Les Éditions de Chiré ont été bien inspirées de rééditer Jeanne en son temps, Jeanne en notre temps qui éclaire l’œuvre de Jeanne à la lumière des temps modernes.
On a souvent entendu parler de l’épopée johannique, mais trop souvent on occulte le contexte extranational de l’époque, avec une Europe en proie aux divisions, la Guerre de Cent ans n’étant que l’une d’entre elles. La Chrétienté se déchirait, alors que la menace musulmane se faisait de plus en plus omniprésente. À cet ennemi extérieur qui prendrait bientôt Constantinople, Virion ajoute la liste des ennemis intérieurs : proto-hérétiques et marchands, prêts à rejoindre le camp anglais pour favoriser leurs affaires.
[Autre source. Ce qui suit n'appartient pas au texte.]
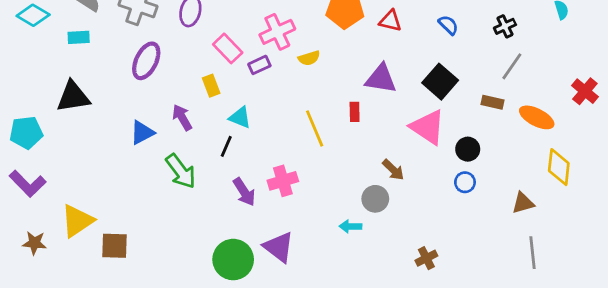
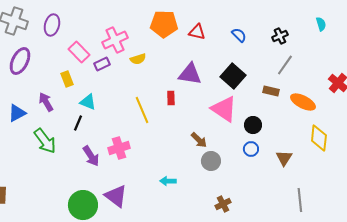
gray circle: (375, 199) -> (211, 161), moved
brown triangle: (523, 203) -> (284, 158), moved, turned -42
L’autorité du pape était alors ouvertement remise en question; la crise du schisme protestant s’esquissait à l’horizon.
En remettant Jeanne dans son contexte, on ne peut que prendre conscience avec l’auteur des ressemblances avec l’époque actuelle.
Au-delà des simples éléments biographiques de la vie de la sainte, Virion va au cœur du message et des idées de celle-ci, pour nous offrir des enseignements qui doivent guider notre action et nos réflexions. Il ne suffit pas de défiler en mai pour suivre son exemple.
Quoique, de nos jours, vu la persécution dont fait montre de plus en plus l’État français, même cela peut confiner à l’héroïsme.
D’abord, Virion constate qu’elle sut éviter la « protestantisation » de la France, donc la laïcisation de ses institutions, ce qui fut finalement consommé avec la Révolution. Le message de la Pucelle est clair : la religion est un impératif pour qui veut gouverner. Elle invite les nations du monde à se soumettre à l’Église, mais sans chercher à se fondre les unes aux autres ou à asservir la religion à leurs intérêts, comme le firent les gallicans. Le seul universalisme est celui de l’Église. Le projet mondialiste des Anglais de l’époque, appuyés par les mercantiles Bourguignons, était de réunir le territoire européen pour en faire un grand marché.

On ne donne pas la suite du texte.